┌────────

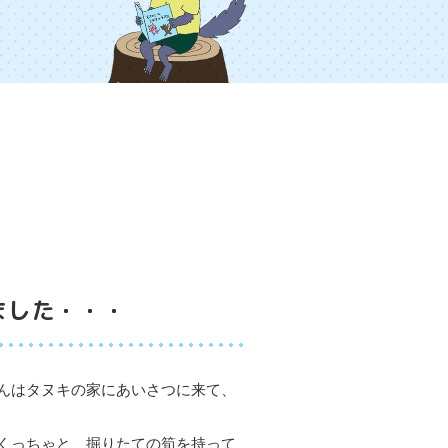
ました・・・
んはタヌキの家にあいさつに来て、
くっちゃと、掘りたての筍を持って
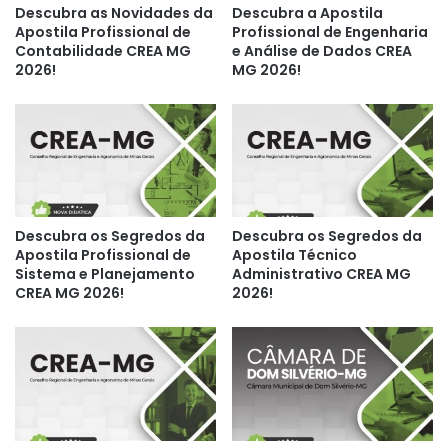
Descubra as Novidades da
Descubra a Apostila
Apostila Profissional de
Profissional de Engenharia
Contabilidade CREA MG
e Análise de Dados CREA
2026!
MG 2026!
Descubra os Segredos da
Descubra os Segredos da
Apostila Profissional de
Apostila Técnico
Sistema e Planejamento
Administrativo CREA MG
CREA MG 2026!
2026!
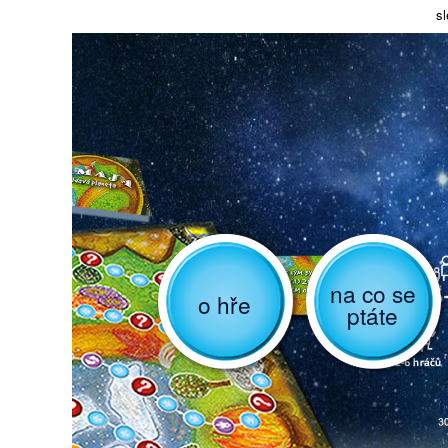
sl
na co se
o hře
ptáte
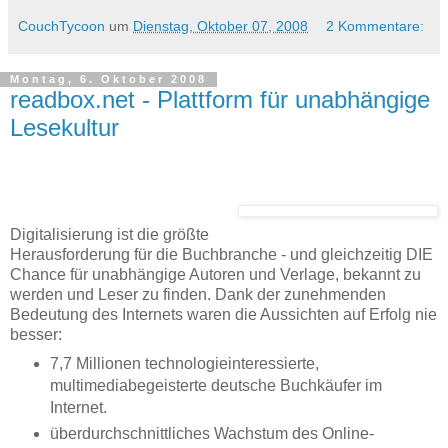
CouchTycoon
um
Dienstag, Oktober 07, 2008
2 Kommentare:
Montag, 6. Oktober 2008
readbox.net - Plattform für unabhängige
Lesekultur
Digitalisierung ist die größte
Herausforderung für die Buchbranche - und gleichzeitig DIE
Chance für unabhängige Autoren und Verlage, bekannt zu
werden und Leser zu finden. Dank der zunehmenden
Bedeutung des Internets waren die Aussichten auf Erfolg nie
besser:
7,7 Millionen technologieinteressierte,
multimediabegeisterte deutsche Buchkäufer im
Internet.
überdurchschnittliches Wachstum des Online-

└────────

▶ [Requirement]:
Drop the images; copy every entry above exactly.

▶ [Result of this exercise]:
ました・・・
んはタヌキの家にあいさつに来て、
くっちゃと、掘りたての筍を持って
Descubra as Novidades da
Descubra a Apostila
Apostila Profissional de
Profissional de Engenharia
Contabilidade CREA MG
e Análise de Dados CREA
2026!
MG 2026!
Descubra os Segredos da
Descubra os Segredos da
Apostila Profissional de
Apostila Técnico
Sistema e Planejamento
Administrativo CREA MG
CREA MG 2026!
2026!
sl
na co se
o hře
ptáte
CouchTycoon
um
Dienstag, Oktober 07, 2008
2 Kommentare:
Montag, 6. Oktober 2008
readbox.net - Plattform für unabhängige
Lesekultur
Digitalisierung ist die größte
Herausforderung für die Buchbranche - und gleichzeitig DIE
Chance für unabhängige Autoren und Verlage, bekannt zu
werden und Leser zu finden. Dank der zunehmenden
Bedeutung des Internets waren die Aussichten auf Erfolg nie
besser:
7,7 Millionen technologieinteressierte,
multimediabegeisterte deutsche Buchkäufer im
Internet.
überdurchschnittliches Wachstum des Online-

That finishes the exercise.